Termos em que o presente recurso jurisdicional deve ser admitido por Vossas Excelências e, a final, julgado procedente,
revogando-se a decisão recorrida, proferida pelo Tribunal Administrativo e Fiscal de Beja e, em consequência, determinado o seguinte, ao abrigo do n.º 3 do artigo 729.° do Código do Processo Civil ex vi artigo 140º do CPTA:
a) A anulação da deliberação de adjudicação, de 24 de Junho de 2009, da Câmara Municipal do Redondo,
b) A declaração da invalidade consequente do contrato de empreitada entretanto celebrado; e
c) A condenação do Recorrido adjudicar a proposta apresentada no Concurso pela A..., por ter sido classificada em segundo lugar.

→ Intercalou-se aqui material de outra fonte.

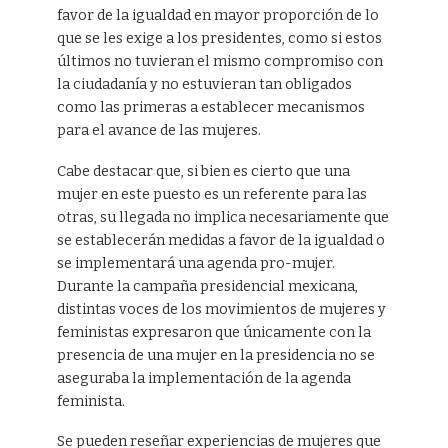
favor de la igualdad en mayor proporción de lo
que se les exige a los presidentes, como si estos
últimos no tuvieran el mismo compromiso con
la ciudadanía y no estuvieran tan obligados
como las primeras a establecer mecanismos
para el avance de las mujeres.
Cabe destacar que, si bien es cierto que una
mujer en este puesto es un referente para las
otras, su llegada no implica necesariamente que
se establecerán medidas a favor de la igualdad o
se implementará una agenda pro-mujer.
Durante la campaña presidencial mexicana,
distintas voces de los movimientos de mujeres y
feministas expresaron que únicamente con la
presencia de una mujer en la presidencia no se
aseguraba la implementación de la agenda
feminista.
Se pueden reseñar experiencias de mujeres que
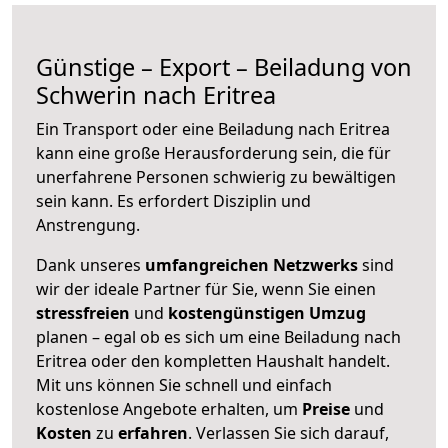
Günstige – Export – Beiladung von
Schwerin nach Eritrea
Ein Transport oder eine Beiladung nach Eritrea
kann eine große
Herausforderung sein, die für
unerfahrene Personen schwierig zu bewältigen
sein kann. Es erfordert Disziplin und
Anstrengung.
Dank unseres
umfangreichen Netzwerks
sind
wir der ideale Partner für Sie, wenn Sie einen
stressfreien
und
kostengünstigen
Umzug
planen – egal ob es sich um eine Beiladung nach
Eritrea oder den kompletten Haushalt handelt.
Mit uns können Sie schnell und einfach
kostenlose Angebote erhalten, um
Preise
und
Kosten
zu
erfahren
. Verlassen Sie sich darauf,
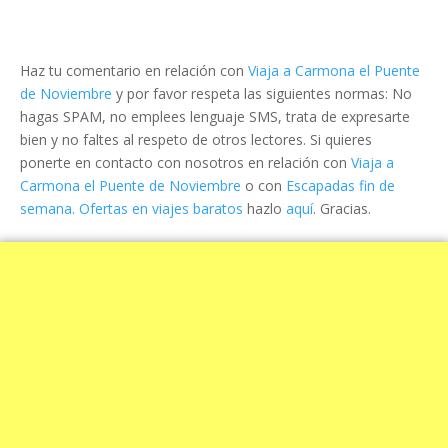
Haz tu comentario en relación con
Viaja a Carmona el Puente
de Noviembre
y por favor respeta las siguientes normas: No
hagas SPAM, no emplees lenguaje SMS, trata de expresarte
bien y no faltes al respeto de otros lectores. Si quieres
ponerte en contacto con nosotros en relación con
Viaja a
Carmona el Puente de Noviembre
o con
Escapadas fin de
semana. Ofertas en viajes baratos
hazlo
aquí
. Gracias.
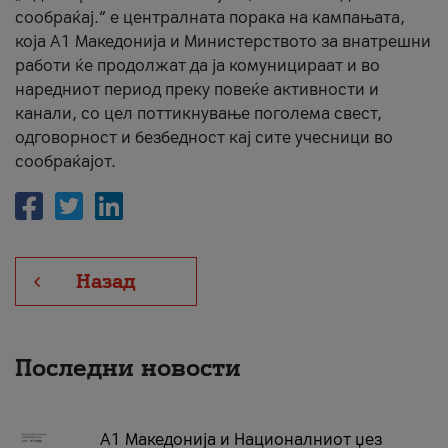
сообраќај.“ е централната порака на кампањата,
која A1 Македонија и Министерството за внатрешни
работи ќе продолжат да ја комуницираат и во
наредниот период преку повеќе активности и
канали, со цел поттикнување поголема свест,
одговорност и безбедност кај сите учесници во
сообраќајот.
Назад
Последни новости
А1 Македонија и Националниот џез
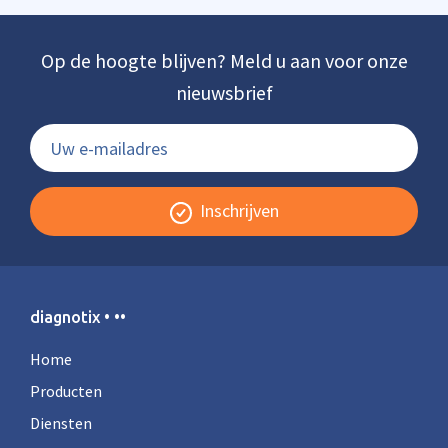
Op de hoogte blijven? Meld u aan voor onze
nieuwsbrief
Inschrijven
diagnotix • ••
Home
Producten
Diensten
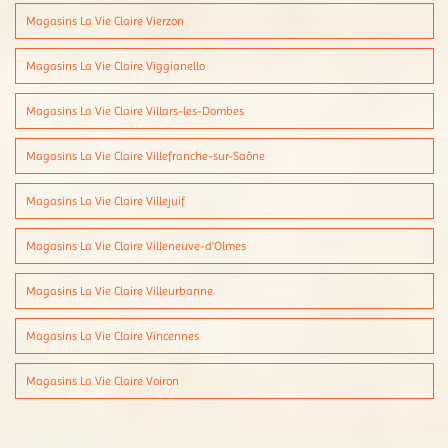
Magasins La Vie Claire Vierzon
Magasins La Vie Claire Viggianello
Magasins La Vie Claire Villars-les-Dombes
Magasins La Vie Claire Villefranche-sur-Saône
Magasins La Vie Claire Villejuif
Magasins La Vie Claire Villeneuve-d'Olmes
Magasins La Vie Claire Villeurbanne
Magasins La Vie Claire Vincennes
Magasins La Vie Claire Voiron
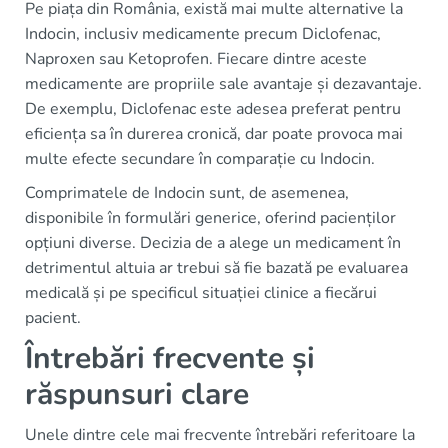
Pe piața din România, există mai multe alternative la
Indocin, inclusiv medicamente precum Diclofenac,
Naproxen sau Ketoprofen. Fiecare dintre aceste
medicamente are propriile sale avantaje și dezavantaje.
De exemplu, Diclofenac este adesea preferat pentru
eficiența sa în durerea cronică, dar poate provoca mai
multe efecte secundare în comparație cu Indocin.
Comprimatele de Indocin sunt, de asemenea,
disponibile în formulări generice, oferind pacienților
opțiuni diverse. Decizia de a alege un medicament în
detrimentul altuia ar trebui să fie bazată pe evaluarea
medicală și pe specificul situației clinice a fiecărui
pacient.
Întrebări frecvente și
răspunsuri clare
Unele dintre cele mai frecvente întrebări referitoare la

A recorrida particular, contra-interessada B..., apresentou contra-alegação (fls. 238 a 247, dos autos), com as seguintes conclusões:
1. Não assiste qualquer razão à A., A..., ora recorrente.
2. Dispõe o n°. 4 do art. 57° do CCP que a declaração de aceitação do conteúdo do caderno de encargos "deve ser assinada pelo concorrente ou por representante que tenha poderes para o obrigar".
3. Decorre de tal preceito legal que não se exige que se exiba qualquer documento comprovativo dos poderes de representação do concorrente, aquando da subscrição da indicada declaração.
4. Assim sendo, como é, a funcionária da B..., não teria que ser portadora de qualquer documento comprovativo de estar investida de tais poderes de representação.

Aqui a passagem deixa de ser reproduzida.